Per il Pnrr ci serve almeno un anno in più Rivedremo il Piano per rendere l’Italia l’hub dell’energia nel Mediterraneo. Certi progetti dei Comuni non servono alla crescita
Di qui la proposta dell’Italia: «Sarebbe un passo in avanti enorme – dice il ministro – se nel Patto di stabilità queste spese per investimento avessero un trattamento diverso rispetto alle spese correnti per personale o pensioni». Anche perché, aggiunge Giorgetti con un’altra stoccata a Berlino, «facciamo fatica ad accettare che ci siano Paesi di serie A e Paesi di serie C». Il governo di Giorgia Meloni, succeduto a quello di Mario Draghi, resta comunque attento a non dare l’impressione di essere un remake di quello giallo-verde che nel 2018 entrò in rotta di collisione con i mercati e poi con Bruxelles. «L’Italia non si sottrae alla responsabilità di condurre una finanza pubblica responsabile e prudente – dice Giorgetti —. Ci rendiamo conto che abbiamo un elevato debito pubblico, riteniamo di poterlo gestire e abbiamo il dovere di non creare problemi ad altri.

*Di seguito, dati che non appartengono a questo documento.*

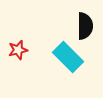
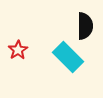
red star: rotated 18 degrees counterclockwise
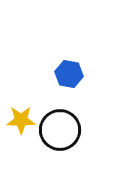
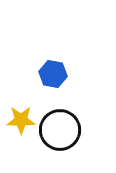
blue hexagon: moved 16 px left
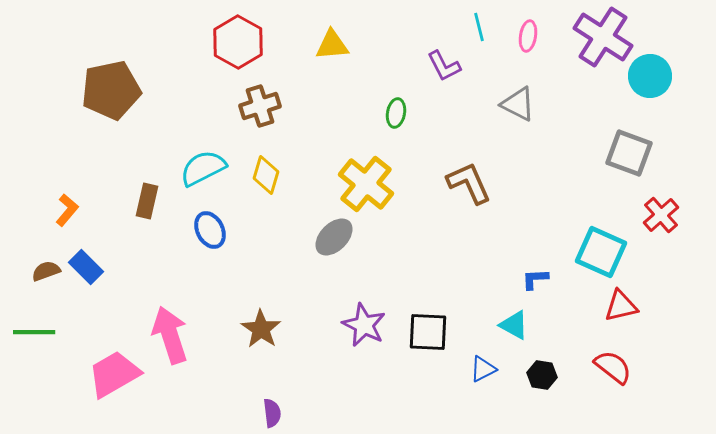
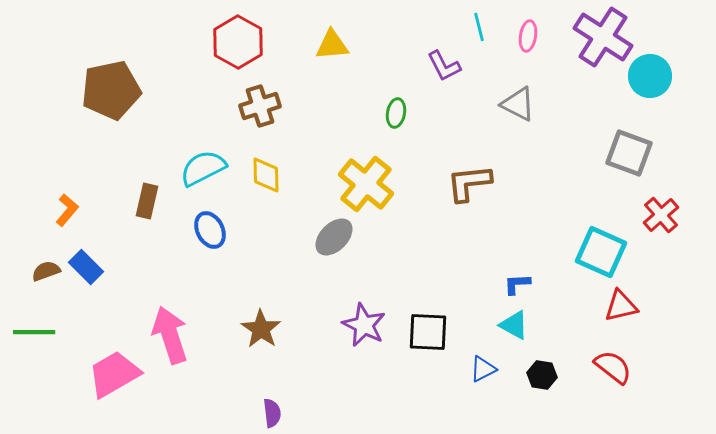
yellow diamond: rotated 18 degrees counterclockwise
brown L-shape: rotated 72 degrees counterclockwise
blue L-shape: moved 18 px left, 5 px down
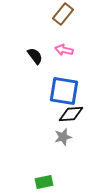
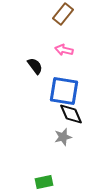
black semicircle: moved 10 px down
black diamond: rotated 70 degrees clockwise
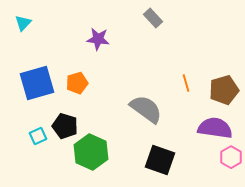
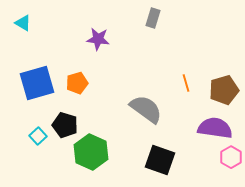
gray rectangle: rotated 60 degrees clockwise
cyan triangle: rotated 42 degrees counterclockwise
black pentagon: moved 1 px up
cyan square: rotated 18 degrees counterclockwise
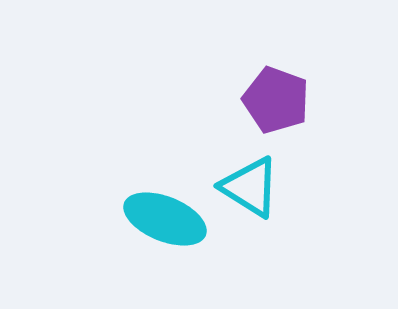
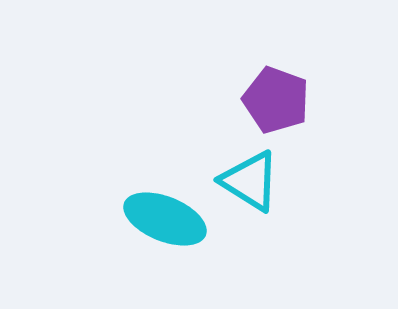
cyan triangle: moved 6 px up
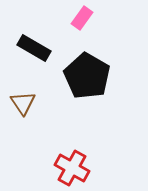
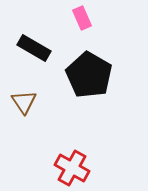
pink rectangle: rotated 60 degrees counterclockwise
black pentagon: moved 2 px right, 1 px up
brown triangle: moved 1 px right, 1 px up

Credo che l’ultima legge di Bilancio l’abbia dimostrato». Qui viene una rivendicazione del ministro, quando ricorda che il governo Meloni ha scelto di rischiare seri problemi nell’opinione pubblica e non rinnovare la sospensione delle accise sui carburanti. «È stato un atto politico non banale», dice.
Giorgetti sa però che il governo si gioca quasi tutto sul ridisegno e l’esecuzione del Pnrr. Un obiettivo ormai alla portata è ottenere «flessibilità» su contenuti e tempi nel piano: «Durante il primo anno (di Pnrr, ndr) siamo stati investiti dalle conseguenze della guerra in Ucraina – osserva il ministro – forse ha senso rivedere la scadenza del 2026 almeno di un anno». C’è poi il tema dei costi aumentati per le opere, per l’Italia più rilevante perché ha avuto la parte più importante del Recovery. Ma soprattutto il problema della qualità di alcuni progetti e dei bandi andati deserti, come quelli sulle stazioni di rifornimento a idrogeno. «Andate a vedere i progetti finanziati dai comuni italiani con i soldi del Pnrr e chiedetevi se possono aiutare l’economia e crescere. Nel fondo complementare c’è anche uno stadio», sferza il ministro (frecciata ai piani della giunta di Firenze sul Franchi di Campo di Marte).
Dunque la revisione del piano, in corso, cercherà di sviluppare le verticali industriali soprattutto nell’energia. Meloni parla spesso dell’Italia come hub nel Mediterraneo. «Ipotizziamo che grazie al sole e al vento del Mediterraneo e grazie all’Africa, possiamo portare tutta l’energia da sud verso nord e l’Europa. Abbiamo la capacità di trasmissione?» si chiede il ministro. Il riferimento a progetti di reti elettriche e via gasdotto nel Mezzogiorno è trasparente. Di certo per ora l’Italia non chiederà altri prestiti, nei circa cento miliardi ancora disponibili a Bruxelles. Non finché avrà la certezza di poter spendere bene i fondi già disponibili e (eventualmente) poter spendere in modo produttivo quelli nuovi.
Squilla il cellulare di Giorgetti, è Giorgia Meloni. Il ministro non risponde e continua a parlare. In realtà l’ora dei saluti sarebbe passata da tempo. Sembra uno che ha proprio bisogno di sfogarsi, dopo aver accumulato in silenzio molto a lungo.